• _TASK REQUIREMENTS_
Search the listing for the word "color". Copy every line where it is found.

• _SUPPLIED DATA_
Segment Open

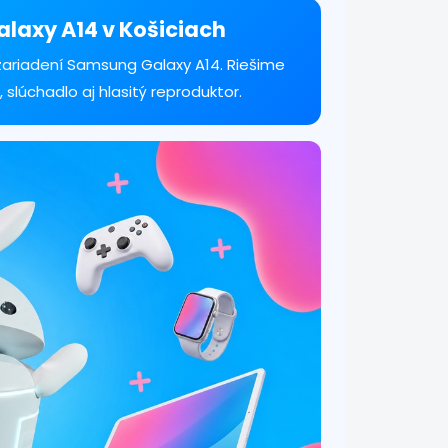
laxy A14 v Košiciach
zariadení Samsung Galaxy A14. Riešime
, slúchadlo aj hlasitý reproduktor.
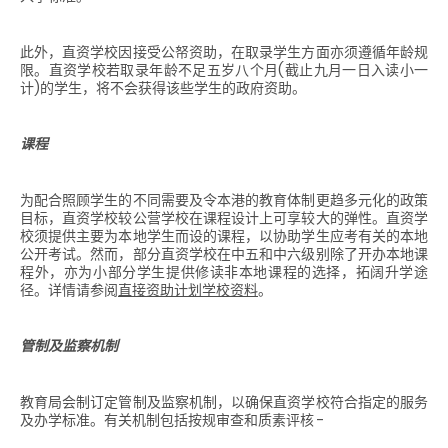
此外，直资学校因接受公帑资助，在取录学生方面亦须遵循年龄规
限。直资学校若取录年龄不足五岁八个月(截止九月一日入读小一
计)的学生，将不会获得该些学生的政府资助。
课程
为配合照顾学生的不同需要及令本港的教育体制更趋多元化的政策
目标，直资学校较公营学校在课程设计上可享较大的弹性。直资学
校须提供主要为本地学生而设的课程，以协助学生应考有关的本地
公开考试。然而，部分直资学校在中五和中六级别除了开办本地课
程外，亦为小部分学生提供修读非本地课程的选择，拓阔升学途
径。详情请参阅
直接资助计划学校资料
。
管制及监察机制
教育局会制订定管制及监察机制，以确保直资学校符合指定的服务
及办学标准。有关机制包括按规审查和质素评核 -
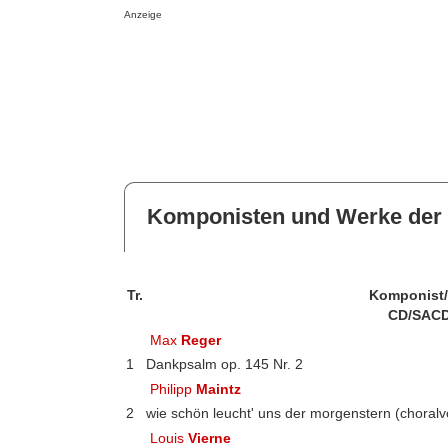
Anzeige
Komponisten und Werke der 
Tr.
Komponist
CD/SACD
Max
Reger
1
Dankpsalm op. 145 Nr. 2
Philipp
Maintz
2
wie schön leucht' uns der morgenstern (choralvo
Louis
Vierne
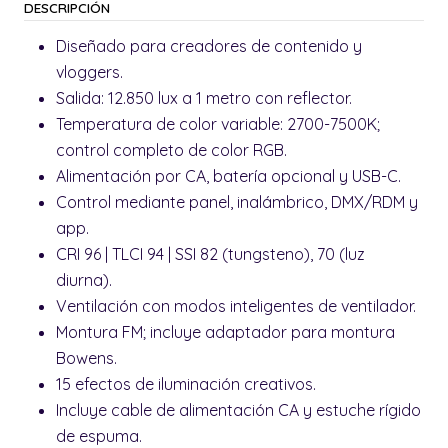
DESCRIPCIÓN
Diseñado para creadores de contenido y
vloggers.
Salida: 12.850 lux a 1 metro con reflector.
Temperatura de color variable: 2700-7500K;
control completo de color RGB.
Alimentación por CA, batería opcional y USB-C.
Control mediante panel, inalámbrico, DMX/RDM y
app.
CRI 96 | TLCI 94 | SSI 82 (tungsteno), 70 (luz
diurna).
Ventilación con modos inteligentes de ventilador.
Montura FM; incluye adaptador para montura
Bowens.
15 efectos de iluminación creativos.
Incluye cable de alimentación CA y estuche rígido
de espuma.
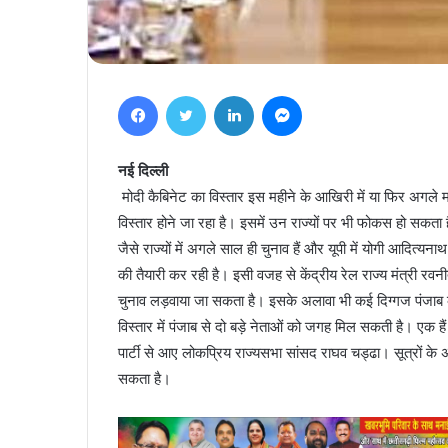
Facebook
Twitter
LinkedIn
Messenger
नई दिल्ली
मोदी कैबिनेट का विस्तार इस महीने के आखिरी में या फिर अगले 
विस्तार होने जा रहा है। इसमें उन राज्यों पर भी फोकस हो सकता है
जैसे राज्यों में अगले साल ही चुनाव हैं और यूपी में योगी आदित्यनाथ 
की तैयारी कर रही है। इसी वजह से केंद्रीय रेल राज्य मंत्री रव
चुनाव लड़वाया जा सकता है। इसके अलावा भी कई दिग्गज पंजाब के नेत
विस्तार में पंजाब से दो बड़े नेताओं को जगह मिल सकती है। एक 
पार्टी से आए लोकप्रिय राज्यसभा सांसद राघव चड्ढा। सूत्रों के अन
सकता है।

Segment Closed

• _SOLUTION TO THE EXERCISE_
Temperatura de color variable: 2700-7500K;
control completo de color RGB.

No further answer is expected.